The onset of fascism makes us queasy and uncertain. Ready to question our working assumptions. This is a valuable time, an opportunity to shed illusions and gain fresh insights. It’s a time, I think, for renewed radicalism in thought and action.
Radicalism goes beyond the common emphasis on preserving our democracy as it exists, beyond calls to “unite the many; defeat the few.” There are good reasons for both of those strategies, but we shouldn’t limit ourselves to them.
By “radical,” I don’t mean strident or extreme. I mean far-reaching, thorough, “to the root.”
The following three touchstones indicate what I mean by “radical” thinking. They are not meant to be exclusive.
The first touchstone is the radical belief that all the wealth of society—that is, our collective infrastructure, possessions, and capabilities—are the product of society as a whole. All the value in the world was produced by the common and interconnected social effort of our forebears. The division of social wealth into private property is arbitrary and contingent. Private property came about via an historically specific process of appropriation—largely by force.
The second touchstone is that the world’s ills, including fraught relationships among nations, maldistribution of wealth and power, and crises of displacement and migration—that these ills arose from previous centuries of conquest, slavery, imperialism, and exploitation. To address the problems of humanity we must acknowledge this history and face up, morally and practically, to its present-day consequences.
The third touchstone is that society, at any and all scales, is ultimately created (and recreated daily) by human beings who have choices. At critical times in the past, people have chosen, collectively, to make radical changes in their way of social being. With that choice, change happens rapidly and inexorably.
By these touchstones, the order of the world is contingent, rather than necessary. The future is to be created, rather than endured. The response to fascism needn’t be limited to preserving the existing order, but can be aimed at bringing about a new one.
Fascist ideas, and fascists, are always with us. They gain currency, and power, when the existing order, and its institutions, seem unable to manage the process of change. Fascism’s claims are false—there is no immigration crisis, and crime is declining. However, underlying unease about the future is well-based and real. Big changes, radical changes, will be needed to cope with climate change, automation, and inequality.

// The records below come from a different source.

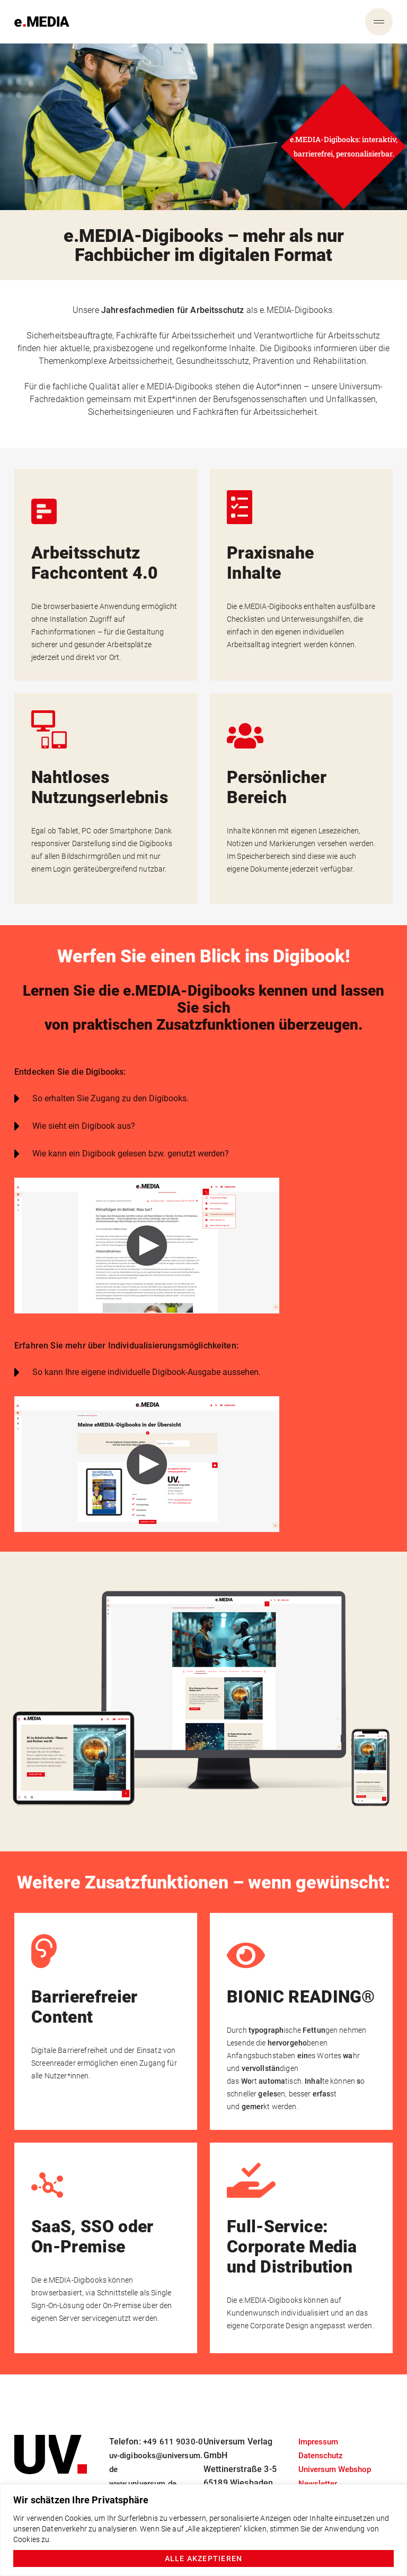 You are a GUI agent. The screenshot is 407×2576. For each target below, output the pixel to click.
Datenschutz (322, 2442)
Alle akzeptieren (204, 2558)
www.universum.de (146, 2483)
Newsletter (319, 2470)
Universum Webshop (337, 2456)
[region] (203, 2530)
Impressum (320, 2428)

Half measures seem inadequate, but half-measures have been the progressive consensus, as if to reassure ourselves that the real, acknowledged problems can be managed through existing institutions and processes—like Joe Biden’s American Rescue Plan, Bipartisan Infrastructure Law, and Inflation Reduction Act. That is, by expanding services and environmental protections, and increasing taxes on the rich to pay for them.
These common-sense half-measures would have added up to significant change over time, if they weren’t being reversed. However, the process of their adoption and implementation lacked the energy, vision, and disruptive influence that could make them feel radical—that would make them feel like collective action, make them feel like movement in the direction of a new order. And this lack of feeling, intention, movement, is what made it possible for Republicans to stop and reverse common-sense progress.
The idea among progressives seems to have been: Advance the policies, but pull your punches on expressing the ideology. Our policy proposals are mild, non-disruptive, common sense. Medicare for All. Universal Basic Income. Diversity, Equity, and Inclusion.
I’m saying: We should own our intention to transform society, to change the basis of the economy, to achieve freedom and plenty universally and worldwide, to make human beings the creators of their destiny. Our policies are mild and common-sense, and they could be put forward as the first steps to something far larger.